[Structured page parsing data]
▼

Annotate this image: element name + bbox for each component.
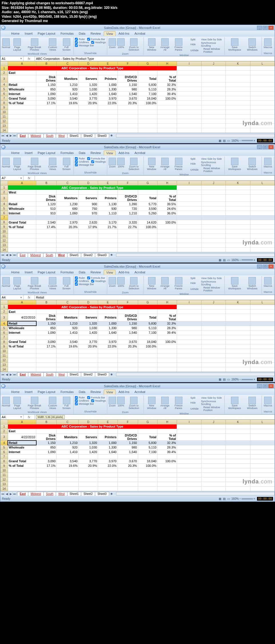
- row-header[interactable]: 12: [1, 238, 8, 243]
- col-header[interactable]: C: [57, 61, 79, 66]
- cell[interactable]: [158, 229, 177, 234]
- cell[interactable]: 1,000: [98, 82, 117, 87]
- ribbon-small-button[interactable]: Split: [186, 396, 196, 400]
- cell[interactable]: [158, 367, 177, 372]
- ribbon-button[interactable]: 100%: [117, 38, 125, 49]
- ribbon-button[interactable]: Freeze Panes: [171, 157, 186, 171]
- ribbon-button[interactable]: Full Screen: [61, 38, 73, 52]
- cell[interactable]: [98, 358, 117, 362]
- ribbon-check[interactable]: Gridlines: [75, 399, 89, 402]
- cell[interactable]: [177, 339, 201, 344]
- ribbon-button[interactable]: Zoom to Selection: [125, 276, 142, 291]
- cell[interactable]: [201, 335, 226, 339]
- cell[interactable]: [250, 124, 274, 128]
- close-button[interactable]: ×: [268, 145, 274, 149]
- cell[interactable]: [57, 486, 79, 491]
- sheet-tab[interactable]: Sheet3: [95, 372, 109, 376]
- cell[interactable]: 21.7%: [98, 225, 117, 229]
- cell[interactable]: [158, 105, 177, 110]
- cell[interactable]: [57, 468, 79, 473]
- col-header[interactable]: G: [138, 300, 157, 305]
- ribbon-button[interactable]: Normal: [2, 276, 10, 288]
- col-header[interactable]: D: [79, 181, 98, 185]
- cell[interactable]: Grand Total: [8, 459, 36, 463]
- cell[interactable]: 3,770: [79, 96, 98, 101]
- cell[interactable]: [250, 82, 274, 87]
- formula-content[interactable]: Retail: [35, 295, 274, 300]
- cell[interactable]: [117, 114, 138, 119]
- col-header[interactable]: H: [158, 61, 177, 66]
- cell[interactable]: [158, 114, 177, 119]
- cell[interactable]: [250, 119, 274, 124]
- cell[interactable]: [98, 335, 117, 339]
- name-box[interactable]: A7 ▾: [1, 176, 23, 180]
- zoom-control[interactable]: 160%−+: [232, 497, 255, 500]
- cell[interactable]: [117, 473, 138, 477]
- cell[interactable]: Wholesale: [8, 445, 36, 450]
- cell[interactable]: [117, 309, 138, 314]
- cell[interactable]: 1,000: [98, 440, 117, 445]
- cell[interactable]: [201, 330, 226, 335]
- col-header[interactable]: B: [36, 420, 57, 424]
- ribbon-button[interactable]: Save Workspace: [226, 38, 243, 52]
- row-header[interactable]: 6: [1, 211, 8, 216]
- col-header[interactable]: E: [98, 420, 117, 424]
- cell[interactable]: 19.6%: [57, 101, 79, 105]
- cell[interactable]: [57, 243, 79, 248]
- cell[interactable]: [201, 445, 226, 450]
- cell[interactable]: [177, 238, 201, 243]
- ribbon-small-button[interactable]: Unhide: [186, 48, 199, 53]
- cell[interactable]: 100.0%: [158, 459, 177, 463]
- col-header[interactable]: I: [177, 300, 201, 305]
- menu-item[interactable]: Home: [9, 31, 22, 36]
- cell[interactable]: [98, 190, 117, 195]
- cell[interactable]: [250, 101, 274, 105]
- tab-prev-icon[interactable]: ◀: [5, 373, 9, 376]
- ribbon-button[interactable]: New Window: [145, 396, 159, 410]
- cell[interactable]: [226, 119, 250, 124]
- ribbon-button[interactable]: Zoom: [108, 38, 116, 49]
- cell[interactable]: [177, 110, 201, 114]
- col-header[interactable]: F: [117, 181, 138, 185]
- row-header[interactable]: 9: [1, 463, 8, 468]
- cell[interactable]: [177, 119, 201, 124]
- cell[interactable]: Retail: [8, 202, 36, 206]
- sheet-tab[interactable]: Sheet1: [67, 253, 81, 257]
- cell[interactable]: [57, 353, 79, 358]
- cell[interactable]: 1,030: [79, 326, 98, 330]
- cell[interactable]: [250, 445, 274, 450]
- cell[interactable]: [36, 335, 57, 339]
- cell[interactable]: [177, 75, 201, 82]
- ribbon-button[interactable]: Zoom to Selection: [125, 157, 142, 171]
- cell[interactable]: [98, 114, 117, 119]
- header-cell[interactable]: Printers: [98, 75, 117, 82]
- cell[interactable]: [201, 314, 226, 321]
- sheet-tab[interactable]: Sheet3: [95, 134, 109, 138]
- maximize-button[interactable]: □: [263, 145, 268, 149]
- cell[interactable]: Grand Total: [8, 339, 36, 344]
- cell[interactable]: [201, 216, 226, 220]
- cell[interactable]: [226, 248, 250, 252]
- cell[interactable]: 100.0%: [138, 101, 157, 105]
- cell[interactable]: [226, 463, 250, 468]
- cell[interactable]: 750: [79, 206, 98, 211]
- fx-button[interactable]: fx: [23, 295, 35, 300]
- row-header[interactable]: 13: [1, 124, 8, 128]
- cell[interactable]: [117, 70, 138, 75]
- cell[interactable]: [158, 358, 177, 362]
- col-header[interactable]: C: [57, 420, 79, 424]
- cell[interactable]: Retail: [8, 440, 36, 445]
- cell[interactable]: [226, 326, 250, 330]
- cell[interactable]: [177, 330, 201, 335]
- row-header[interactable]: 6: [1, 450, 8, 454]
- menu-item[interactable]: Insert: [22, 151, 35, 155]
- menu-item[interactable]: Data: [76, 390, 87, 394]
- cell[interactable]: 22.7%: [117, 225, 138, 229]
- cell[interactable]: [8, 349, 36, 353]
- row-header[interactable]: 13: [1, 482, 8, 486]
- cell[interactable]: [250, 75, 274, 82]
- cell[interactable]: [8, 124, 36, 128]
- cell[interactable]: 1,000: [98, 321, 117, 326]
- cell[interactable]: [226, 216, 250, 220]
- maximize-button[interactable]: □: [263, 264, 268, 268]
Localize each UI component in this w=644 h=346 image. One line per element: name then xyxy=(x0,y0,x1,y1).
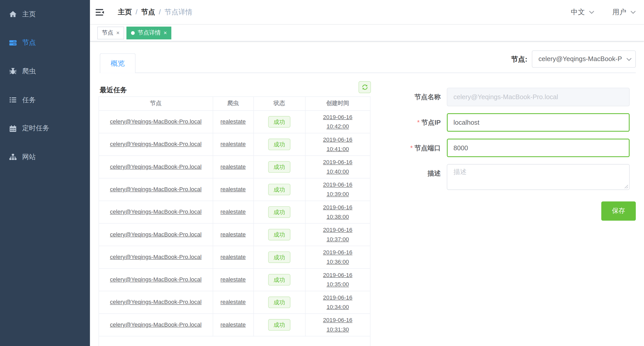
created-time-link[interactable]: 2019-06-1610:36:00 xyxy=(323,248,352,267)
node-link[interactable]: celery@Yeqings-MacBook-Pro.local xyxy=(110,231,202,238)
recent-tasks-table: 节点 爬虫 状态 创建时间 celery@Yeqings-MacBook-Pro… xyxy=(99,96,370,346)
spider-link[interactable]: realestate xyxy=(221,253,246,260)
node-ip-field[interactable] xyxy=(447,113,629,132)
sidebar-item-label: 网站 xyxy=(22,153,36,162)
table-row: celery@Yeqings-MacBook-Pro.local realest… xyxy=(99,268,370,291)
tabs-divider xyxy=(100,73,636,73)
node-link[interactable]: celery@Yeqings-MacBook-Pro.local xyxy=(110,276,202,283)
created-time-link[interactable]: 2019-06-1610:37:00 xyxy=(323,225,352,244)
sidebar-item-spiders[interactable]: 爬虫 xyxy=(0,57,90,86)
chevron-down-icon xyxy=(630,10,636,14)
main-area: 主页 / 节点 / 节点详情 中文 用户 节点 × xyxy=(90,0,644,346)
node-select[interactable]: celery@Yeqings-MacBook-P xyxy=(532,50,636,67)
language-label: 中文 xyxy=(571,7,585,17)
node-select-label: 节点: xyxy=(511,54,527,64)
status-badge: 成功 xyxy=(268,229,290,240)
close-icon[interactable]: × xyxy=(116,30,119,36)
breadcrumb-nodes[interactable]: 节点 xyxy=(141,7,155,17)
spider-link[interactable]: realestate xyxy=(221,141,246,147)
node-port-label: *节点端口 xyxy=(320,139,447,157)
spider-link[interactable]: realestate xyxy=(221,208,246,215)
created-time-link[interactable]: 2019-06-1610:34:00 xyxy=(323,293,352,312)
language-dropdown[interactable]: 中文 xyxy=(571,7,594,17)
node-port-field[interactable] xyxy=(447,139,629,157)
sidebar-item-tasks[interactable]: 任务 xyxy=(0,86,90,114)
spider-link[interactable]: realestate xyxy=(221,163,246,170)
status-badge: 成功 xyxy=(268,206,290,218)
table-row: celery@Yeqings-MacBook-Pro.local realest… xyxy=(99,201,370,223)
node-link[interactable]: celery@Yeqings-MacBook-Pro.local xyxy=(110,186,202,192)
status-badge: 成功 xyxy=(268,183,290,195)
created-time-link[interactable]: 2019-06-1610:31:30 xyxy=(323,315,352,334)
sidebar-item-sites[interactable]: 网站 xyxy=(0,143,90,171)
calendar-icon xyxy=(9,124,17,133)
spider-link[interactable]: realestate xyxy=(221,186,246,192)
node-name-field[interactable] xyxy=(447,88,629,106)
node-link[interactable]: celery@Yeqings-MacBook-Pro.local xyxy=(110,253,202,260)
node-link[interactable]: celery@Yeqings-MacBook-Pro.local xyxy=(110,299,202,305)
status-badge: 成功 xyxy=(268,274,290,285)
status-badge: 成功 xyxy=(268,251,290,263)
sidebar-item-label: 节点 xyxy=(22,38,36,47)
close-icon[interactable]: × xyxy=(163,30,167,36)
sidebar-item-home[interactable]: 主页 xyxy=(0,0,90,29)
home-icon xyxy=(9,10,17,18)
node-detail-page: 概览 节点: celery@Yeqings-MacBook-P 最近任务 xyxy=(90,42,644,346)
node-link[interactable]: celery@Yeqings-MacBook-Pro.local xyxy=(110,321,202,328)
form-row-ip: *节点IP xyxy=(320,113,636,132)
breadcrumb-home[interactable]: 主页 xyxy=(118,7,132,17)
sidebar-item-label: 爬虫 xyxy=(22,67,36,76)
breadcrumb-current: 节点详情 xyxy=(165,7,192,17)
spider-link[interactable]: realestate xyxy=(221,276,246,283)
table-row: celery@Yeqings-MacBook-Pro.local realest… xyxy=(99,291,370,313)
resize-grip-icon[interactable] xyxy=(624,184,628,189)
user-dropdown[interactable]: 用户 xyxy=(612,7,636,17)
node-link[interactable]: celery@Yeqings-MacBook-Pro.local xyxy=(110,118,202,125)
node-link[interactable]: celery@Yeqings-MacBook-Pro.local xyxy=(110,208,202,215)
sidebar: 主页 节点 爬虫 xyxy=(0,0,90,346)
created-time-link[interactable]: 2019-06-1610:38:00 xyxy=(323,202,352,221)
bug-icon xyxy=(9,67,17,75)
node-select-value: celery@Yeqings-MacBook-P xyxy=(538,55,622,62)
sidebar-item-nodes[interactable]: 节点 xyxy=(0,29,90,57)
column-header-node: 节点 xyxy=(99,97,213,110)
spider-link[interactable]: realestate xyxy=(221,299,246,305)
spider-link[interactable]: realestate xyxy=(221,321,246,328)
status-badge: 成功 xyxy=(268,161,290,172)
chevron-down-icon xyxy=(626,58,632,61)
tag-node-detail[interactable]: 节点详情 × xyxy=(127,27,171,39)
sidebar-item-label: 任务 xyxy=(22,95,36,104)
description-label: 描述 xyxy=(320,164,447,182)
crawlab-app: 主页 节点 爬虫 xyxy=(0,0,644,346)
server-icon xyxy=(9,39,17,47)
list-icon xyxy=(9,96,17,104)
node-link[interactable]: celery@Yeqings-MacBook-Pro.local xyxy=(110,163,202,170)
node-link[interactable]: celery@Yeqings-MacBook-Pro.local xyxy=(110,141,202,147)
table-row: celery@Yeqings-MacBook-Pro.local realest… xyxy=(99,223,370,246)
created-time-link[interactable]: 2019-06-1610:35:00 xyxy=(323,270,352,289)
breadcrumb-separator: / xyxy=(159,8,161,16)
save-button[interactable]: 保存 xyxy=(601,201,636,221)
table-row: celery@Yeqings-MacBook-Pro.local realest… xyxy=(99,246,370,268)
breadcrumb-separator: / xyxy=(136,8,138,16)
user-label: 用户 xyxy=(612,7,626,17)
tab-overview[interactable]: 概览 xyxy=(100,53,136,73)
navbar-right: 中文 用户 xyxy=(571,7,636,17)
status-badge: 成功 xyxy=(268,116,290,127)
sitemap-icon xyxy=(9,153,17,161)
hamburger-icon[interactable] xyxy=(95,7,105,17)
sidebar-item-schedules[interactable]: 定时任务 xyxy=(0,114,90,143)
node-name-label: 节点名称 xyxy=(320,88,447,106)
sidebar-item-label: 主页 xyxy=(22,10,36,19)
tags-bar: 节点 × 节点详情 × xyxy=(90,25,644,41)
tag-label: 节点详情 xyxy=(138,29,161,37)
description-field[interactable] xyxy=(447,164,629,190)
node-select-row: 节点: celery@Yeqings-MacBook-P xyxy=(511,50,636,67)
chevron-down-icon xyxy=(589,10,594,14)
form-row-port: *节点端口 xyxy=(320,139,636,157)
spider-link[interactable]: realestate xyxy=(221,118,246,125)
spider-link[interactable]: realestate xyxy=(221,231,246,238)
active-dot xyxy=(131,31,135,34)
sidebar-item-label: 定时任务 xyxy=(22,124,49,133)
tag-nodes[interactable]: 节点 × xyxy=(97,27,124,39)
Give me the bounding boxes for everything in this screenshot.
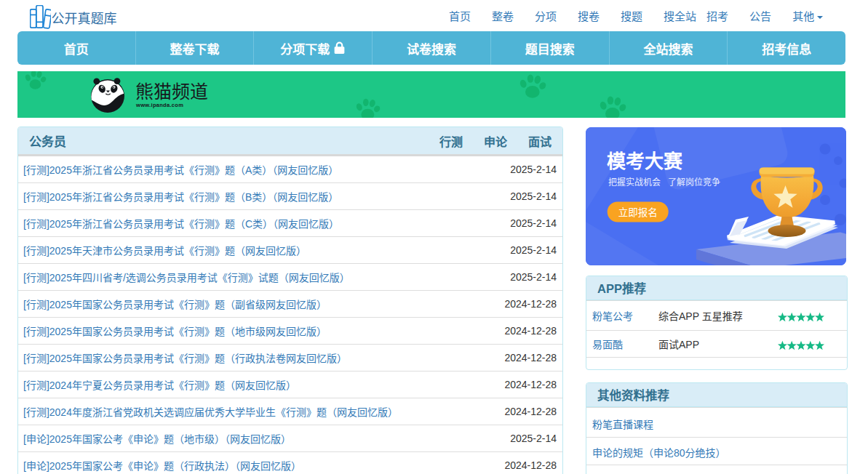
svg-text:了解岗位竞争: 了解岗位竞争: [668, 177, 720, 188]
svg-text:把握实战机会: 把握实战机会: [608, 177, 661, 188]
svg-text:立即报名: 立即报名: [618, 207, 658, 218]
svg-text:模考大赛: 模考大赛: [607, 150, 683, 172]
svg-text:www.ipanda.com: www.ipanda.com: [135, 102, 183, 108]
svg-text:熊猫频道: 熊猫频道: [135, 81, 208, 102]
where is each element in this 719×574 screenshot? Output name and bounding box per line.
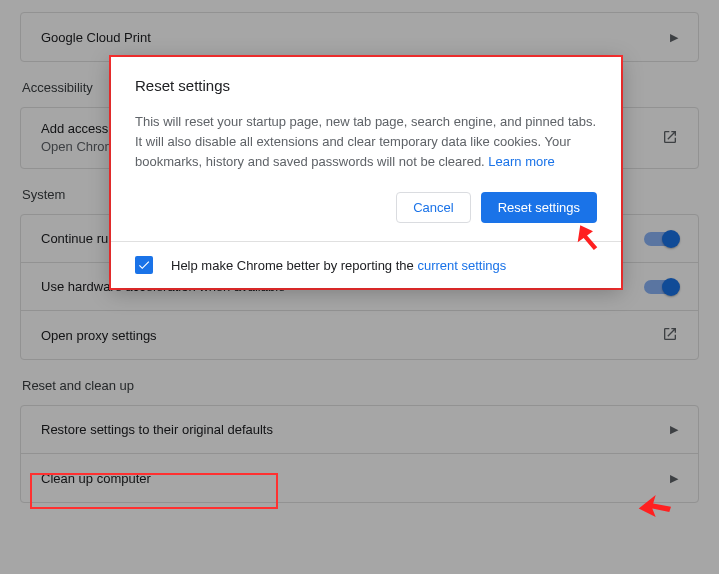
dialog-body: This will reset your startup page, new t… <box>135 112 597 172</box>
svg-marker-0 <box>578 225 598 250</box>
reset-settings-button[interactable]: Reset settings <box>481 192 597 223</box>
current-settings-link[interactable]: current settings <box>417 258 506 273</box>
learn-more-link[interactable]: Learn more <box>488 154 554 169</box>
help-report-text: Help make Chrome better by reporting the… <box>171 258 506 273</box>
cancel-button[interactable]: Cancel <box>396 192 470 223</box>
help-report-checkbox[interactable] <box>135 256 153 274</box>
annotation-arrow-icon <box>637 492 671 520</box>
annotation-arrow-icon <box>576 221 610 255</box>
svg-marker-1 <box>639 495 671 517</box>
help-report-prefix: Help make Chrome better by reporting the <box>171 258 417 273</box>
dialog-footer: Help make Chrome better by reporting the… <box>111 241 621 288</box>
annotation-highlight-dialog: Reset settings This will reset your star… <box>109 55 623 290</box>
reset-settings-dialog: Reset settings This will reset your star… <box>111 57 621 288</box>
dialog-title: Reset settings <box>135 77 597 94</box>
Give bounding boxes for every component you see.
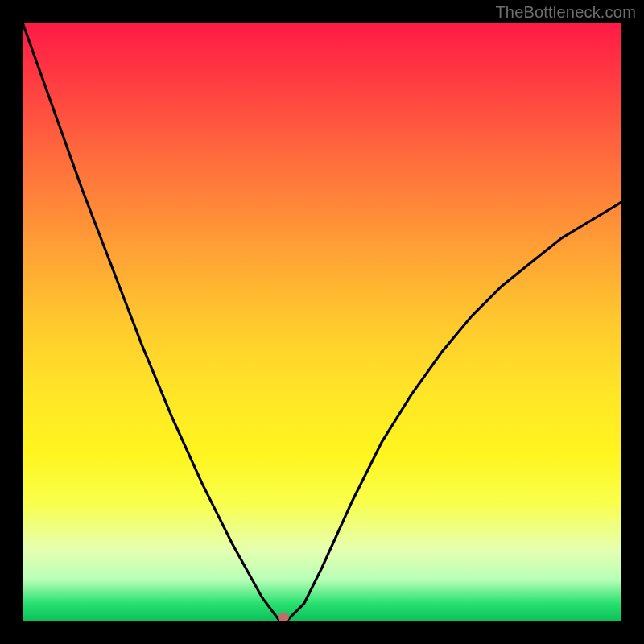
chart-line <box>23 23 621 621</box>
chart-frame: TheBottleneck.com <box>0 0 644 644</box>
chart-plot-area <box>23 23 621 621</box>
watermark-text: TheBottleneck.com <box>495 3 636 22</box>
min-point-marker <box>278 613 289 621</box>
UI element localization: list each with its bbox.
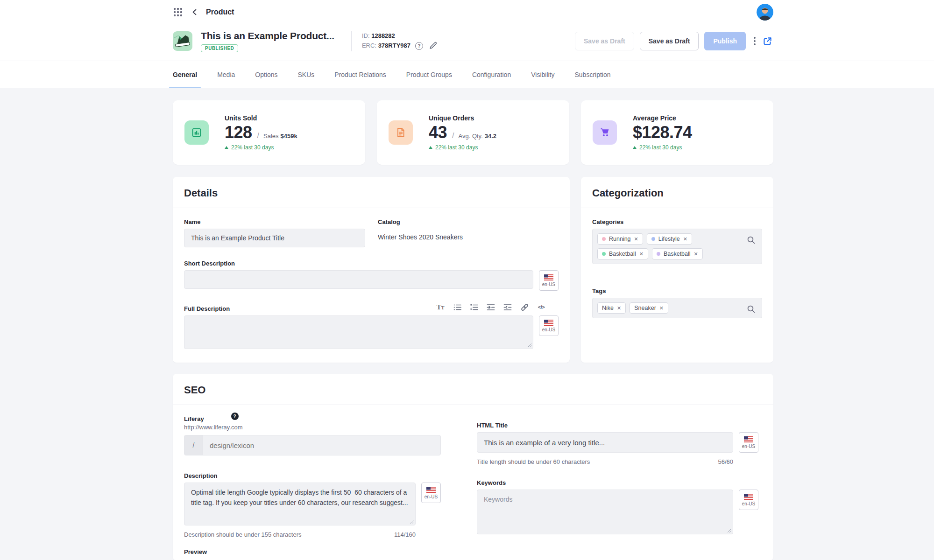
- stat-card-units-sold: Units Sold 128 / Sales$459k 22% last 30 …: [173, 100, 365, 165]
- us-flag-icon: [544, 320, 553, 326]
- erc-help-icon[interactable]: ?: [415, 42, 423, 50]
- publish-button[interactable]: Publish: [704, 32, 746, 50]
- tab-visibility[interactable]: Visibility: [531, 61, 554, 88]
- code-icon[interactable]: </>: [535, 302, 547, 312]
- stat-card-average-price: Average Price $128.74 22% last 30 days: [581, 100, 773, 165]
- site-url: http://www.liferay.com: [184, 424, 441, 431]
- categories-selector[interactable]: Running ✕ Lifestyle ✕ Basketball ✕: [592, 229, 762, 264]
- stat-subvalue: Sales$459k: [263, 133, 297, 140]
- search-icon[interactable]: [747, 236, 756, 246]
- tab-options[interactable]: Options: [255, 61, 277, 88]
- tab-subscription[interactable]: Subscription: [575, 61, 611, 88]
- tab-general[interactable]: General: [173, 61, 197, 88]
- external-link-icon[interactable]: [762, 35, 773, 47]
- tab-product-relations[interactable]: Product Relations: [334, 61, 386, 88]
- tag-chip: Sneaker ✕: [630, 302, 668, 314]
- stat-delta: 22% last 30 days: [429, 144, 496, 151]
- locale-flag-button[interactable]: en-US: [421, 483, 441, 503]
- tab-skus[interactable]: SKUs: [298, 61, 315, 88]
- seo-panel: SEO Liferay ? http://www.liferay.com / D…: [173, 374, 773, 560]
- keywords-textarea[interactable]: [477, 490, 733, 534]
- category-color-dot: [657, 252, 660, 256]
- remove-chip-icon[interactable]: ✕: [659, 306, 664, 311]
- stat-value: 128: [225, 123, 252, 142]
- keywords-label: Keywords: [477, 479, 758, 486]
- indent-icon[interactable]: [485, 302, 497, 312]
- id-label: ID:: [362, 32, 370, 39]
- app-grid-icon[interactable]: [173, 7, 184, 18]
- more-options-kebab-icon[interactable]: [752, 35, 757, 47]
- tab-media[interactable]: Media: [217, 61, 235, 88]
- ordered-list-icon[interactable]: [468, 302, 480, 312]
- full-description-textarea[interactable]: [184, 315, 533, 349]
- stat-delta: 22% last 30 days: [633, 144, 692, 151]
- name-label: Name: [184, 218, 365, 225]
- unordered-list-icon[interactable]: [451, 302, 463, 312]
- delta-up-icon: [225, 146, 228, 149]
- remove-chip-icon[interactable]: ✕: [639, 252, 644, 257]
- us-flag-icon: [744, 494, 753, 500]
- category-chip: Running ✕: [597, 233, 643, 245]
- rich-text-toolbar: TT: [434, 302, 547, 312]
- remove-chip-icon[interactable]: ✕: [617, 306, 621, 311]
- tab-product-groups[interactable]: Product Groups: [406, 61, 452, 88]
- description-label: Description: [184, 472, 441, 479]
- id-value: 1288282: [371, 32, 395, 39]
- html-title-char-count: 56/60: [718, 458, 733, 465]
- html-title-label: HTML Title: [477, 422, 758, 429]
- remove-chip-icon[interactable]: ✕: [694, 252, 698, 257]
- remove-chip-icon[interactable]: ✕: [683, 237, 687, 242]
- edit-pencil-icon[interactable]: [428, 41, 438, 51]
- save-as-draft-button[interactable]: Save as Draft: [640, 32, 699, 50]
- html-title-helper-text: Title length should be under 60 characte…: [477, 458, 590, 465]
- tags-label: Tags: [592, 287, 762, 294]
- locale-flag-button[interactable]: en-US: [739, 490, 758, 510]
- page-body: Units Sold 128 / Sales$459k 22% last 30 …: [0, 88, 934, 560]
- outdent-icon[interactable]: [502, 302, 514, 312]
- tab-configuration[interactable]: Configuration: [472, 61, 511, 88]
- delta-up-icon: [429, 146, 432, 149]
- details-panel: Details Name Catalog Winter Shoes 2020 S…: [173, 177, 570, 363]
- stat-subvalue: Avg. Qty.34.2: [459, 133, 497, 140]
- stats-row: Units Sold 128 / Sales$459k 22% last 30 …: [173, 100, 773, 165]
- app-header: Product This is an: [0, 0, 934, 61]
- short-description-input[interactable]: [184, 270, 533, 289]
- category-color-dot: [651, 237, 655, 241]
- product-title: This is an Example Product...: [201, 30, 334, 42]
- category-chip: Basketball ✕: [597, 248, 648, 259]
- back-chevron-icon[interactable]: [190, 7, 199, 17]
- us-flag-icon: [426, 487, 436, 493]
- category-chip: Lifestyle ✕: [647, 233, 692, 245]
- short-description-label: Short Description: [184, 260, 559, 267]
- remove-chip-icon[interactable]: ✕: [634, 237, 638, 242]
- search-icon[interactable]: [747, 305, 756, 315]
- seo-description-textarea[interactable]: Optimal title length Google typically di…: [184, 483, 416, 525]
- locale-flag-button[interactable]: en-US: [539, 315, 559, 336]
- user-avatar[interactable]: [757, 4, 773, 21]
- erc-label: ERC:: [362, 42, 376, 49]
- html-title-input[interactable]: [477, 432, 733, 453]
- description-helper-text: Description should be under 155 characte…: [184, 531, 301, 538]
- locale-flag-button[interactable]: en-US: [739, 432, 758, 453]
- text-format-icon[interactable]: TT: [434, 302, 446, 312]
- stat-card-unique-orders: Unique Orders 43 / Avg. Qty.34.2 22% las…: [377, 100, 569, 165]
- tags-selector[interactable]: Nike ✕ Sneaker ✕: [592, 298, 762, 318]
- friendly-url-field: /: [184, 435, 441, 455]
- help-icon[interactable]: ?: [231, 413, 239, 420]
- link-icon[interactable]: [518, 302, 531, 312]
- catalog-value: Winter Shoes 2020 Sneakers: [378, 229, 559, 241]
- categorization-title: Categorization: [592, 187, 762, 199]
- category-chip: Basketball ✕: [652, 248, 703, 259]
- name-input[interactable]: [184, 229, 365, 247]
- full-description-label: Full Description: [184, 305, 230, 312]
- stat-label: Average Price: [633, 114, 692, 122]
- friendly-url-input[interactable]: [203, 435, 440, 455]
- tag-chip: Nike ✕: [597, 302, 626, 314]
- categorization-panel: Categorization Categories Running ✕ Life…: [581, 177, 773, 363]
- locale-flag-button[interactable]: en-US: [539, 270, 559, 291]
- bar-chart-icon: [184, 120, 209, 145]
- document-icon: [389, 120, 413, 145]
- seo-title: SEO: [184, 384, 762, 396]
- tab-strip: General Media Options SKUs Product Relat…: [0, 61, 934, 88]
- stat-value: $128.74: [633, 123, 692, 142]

▲

In the entries above, identify every line with the word "categorization". Copy those lines.

### ANSWER TO THIS PROBLEM:
- categorization-title: Categorization: [592, 187, 762, 199]
- categorization-panel: Categorization Categories Running ✕ Life…: [581, 177, 773, 363]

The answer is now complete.